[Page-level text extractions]
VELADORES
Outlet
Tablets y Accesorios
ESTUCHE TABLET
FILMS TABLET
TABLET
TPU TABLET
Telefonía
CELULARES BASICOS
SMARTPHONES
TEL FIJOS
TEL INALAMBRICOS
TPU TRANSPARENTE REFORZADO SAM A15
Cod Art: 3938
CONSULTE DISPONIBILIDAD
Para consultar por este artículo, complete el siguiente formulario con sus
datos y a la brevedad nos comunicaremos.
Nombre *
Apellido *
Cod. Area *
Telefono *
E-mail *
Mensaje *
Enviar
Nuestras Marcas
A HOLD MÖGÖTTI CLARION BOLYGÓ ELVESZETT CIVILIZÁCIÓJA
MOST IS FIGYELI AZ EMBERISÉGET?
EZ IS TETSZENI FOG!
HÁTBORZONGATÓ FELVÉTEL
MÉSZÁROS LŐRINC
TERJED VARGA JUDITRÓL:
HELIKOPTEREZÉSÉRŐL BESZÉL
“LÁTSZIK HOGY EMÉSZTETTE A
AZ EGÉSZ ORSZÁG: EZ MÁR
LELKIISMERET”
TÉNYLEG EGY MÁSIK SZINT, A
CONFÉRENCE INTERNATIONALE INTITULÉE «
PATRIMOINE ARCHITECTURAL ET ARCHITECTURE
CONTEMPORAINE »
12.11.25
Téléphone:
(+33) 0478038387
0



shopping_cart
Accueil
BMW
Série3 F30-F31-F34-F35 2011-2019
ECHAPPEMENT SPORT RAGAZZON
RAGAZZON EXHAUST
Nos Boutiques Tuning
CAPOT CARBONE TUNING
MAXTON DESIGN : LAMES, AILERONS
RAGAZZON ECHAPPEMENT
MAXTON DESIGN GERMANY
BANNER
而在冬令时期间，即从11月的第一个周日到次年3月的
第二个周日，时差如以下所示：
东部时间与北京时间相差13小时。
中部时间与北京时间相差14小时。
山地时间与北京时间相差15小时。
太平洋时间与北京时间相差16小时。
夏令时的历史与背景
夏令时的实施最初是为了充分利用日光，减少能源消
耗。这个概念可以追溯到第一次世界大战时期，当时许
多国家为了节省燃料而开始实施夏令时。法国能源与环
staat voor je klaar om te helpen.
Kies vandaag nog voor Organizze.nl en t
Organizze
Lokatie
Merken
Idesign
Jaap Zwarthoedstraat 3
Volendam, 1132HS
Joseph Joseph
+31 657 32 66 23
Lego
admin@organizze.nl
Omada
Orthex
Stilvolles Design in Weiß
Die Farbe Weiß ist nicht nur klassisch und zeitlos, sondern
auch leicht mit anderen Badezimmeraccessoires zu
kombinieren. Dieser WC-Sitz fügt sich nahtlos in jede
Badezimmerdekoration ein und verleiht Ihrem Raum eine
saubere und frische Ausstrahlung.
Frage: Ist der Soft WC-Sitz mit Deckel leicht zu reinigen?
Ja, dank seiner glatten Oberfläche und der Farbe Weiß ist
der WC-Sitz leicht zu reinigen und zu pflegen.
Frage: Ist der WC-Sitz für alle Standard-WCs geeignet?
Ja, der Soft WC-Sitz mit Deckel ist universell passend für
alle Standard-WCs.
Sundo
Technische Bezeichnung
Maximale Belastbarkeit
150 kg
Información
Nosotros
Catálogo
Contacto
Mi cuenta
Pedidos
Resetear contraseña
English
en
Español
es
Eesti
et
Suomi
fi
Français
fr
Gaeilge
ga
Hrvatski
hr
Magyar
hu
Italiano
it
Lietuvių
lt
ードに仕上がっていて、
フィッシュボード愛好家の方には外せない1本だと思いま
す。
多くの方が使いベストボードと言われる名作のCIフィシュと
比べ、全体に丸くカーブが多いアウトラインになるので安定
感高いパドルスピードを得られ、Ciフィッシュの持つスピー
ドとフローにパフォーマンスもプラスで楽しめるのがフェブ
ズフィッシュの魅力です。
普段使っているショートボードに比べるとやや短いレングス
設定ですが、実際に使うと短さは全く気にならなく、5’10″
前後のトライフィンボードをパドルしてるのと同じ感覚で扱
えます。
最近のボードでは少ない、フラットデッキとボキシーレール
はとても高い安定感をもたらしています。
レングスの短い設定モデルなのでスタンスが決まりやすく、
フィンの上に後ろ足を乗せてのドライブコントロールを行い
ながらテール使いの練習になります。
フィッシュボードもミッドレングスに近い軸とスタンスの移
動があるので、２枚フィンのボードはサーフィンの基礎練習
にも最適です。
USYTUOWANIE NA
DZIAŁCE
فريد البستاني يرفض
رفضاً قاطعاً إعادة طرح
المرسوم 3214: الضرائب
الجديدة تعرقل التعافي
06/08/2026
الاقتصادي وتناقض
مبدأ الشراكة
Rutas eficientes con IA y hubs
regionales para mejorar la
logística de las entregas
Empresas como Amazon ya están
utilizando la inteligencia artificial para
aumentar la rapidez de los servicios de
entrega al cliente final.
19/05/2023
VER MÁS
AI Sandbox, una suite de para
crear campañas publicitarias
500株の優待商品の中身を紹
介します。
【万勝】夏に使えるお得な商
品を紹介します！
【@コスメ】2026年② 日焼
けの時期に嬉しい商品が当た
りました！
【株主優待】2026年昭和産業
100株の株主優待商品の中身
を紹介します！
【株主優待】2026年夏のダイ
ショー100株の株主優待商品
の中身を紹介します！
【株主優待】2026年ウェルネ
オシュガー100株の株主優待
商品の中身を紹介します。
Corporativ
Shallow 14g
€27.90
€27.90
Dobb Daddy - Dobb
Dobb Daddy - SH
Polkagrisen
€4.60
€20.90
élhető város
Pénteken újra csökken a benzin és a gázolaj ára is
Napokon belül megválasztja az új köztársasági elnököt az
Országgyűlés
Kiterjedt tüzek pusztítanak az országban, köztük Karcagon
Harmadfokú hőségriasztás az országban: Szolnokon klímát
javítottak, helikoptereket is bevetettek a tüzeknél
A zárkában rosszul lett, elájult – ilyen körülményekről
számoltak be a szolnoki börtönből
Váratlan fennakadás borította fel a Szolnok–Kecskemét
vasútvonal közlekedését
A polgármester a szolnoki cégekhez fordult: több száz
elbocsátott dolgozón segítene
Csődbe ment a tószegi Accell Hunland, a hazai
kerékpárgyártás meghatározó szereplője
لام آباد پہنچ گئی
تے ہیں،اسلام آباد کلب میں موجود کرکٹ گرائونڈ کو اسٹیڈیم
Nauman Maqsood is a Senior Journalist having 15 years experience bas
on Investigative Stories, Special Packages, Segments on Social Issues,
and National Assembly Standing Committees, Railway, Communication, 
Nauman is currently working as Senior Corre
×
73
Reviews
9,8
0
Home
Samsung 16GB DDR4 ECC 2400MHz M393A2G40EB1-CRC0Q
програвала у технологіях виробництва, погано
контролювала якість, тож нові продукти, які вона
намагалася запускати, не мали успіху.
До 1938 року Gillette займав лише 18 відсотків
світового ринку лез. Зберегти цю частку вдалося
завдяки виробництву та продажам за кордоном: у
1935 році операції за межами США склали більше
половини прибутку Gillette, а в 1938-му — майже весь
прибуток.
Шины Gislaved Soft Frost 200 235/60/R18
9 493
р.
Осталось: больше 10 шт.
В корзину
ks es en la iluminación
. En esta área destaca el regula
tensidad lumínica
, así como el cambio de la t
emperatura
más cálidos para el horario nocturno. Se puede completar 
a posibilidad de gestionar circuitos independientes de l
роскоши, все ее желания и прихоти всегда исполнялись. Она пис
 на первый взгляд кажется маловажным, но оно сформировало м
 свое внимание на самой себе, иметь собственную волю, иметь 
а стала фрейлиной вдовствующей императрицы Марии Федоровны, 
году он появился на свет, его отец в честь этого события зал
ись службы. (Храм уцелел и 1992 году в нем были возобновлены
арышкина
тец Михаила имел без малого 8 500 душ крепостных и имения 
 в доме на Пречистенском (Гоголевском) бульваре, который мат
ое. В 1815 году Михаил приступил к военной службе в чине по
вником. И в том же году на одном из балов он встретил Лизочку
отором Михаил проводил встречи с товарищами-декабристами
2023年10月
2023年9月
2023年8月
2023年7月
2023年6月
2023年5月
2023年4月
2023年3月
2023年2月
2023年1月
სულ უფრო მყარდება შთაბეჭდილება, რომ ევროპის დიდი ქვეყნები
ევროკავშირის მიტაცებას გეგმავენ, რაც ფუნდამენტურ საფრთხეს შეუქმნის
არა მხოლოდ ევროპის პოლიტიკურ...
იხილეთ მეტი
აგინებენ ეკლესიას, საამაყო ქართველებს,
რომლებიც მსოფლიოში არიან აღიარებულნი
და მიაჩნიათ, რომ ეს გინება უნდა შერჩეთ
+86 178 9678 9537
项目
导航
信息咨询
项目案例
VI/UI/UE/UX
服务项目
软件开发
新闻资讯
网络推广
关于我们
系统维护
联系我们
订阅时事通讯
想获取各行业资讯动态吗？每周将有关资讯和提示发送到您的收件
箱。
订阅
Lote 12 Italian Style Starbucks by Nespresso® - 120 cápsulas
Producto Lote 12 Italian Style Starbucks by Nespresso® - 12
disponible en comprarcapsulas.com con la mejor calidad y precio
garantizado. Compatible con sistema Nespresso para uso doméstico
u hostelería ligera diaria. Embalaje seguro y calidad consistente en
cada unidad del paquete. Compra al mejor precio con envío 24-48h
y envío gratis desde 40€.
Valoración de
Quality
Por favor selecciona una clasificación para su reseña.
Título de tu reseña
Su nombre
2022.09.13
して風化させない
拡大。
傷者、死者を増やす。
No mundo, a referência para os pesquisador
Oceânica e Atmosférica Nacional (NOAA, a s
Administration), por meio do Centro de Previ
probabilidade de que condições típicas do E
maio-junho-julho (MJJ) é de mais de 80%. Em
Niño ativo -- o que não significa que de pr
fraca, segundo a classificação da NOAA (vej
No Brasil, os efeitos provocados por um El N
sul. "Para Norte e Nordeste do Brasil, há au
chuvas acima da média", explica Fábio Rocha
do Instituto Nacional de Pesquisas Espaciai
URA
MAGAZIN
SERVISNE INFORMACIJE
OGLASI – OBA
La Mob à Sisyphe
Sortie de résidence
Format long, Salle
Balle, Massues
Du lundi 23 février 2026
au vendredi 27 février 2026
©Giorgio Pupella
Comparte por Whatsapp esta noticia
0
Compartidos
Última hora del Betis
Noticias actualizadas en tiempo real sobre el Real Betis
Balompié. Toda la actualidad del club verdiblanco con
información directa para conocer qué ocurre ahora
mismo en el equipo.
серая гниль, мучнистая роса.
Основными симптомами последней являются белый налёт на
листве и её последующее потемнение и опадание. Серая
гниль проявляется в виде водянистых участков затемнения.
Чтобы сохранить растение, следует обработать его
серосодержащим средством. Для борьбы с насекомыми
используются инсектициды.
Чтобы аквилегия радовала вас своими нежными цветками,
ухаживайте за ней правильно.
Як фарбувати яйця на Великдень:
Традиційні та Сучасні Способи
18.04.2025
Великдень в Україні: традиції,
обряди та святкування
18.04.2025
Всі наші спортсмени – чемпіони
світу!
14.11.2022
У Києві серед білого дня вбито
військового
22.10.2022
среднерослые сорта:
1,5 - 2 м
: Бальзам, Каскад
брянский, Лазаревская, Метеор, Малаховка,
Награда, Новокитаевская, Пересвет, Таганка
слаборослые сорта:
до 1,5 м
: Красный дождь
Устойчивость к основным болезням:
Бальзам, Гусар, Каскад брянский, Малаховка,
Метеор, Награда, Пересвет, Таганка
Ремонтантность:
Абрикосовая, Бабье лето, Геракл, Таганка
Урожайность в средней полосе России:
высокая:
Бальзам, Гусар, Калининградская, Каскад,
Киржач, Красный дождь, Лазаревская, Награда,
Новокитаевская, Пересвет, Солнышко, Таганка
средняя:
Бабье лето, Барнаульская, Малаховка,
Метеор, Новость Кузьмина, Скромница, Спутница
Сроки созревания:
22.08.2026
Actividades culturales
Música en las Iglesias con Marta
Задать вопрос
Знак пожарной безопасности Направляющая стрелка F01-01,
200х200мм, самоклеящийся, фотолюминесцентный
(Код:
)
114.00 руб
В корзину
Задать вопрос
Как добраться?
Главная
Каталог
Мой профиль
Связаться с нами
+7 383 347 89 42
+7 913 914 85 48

### How to complete this task
Find the lines in the records that contain the word "precio", then copy every one of them.

### Completed task
disponible en comprarcapsulas.com con la mejor calidad y precio
cada unidad del paquete. Compra al mejor precio con envío 24-48h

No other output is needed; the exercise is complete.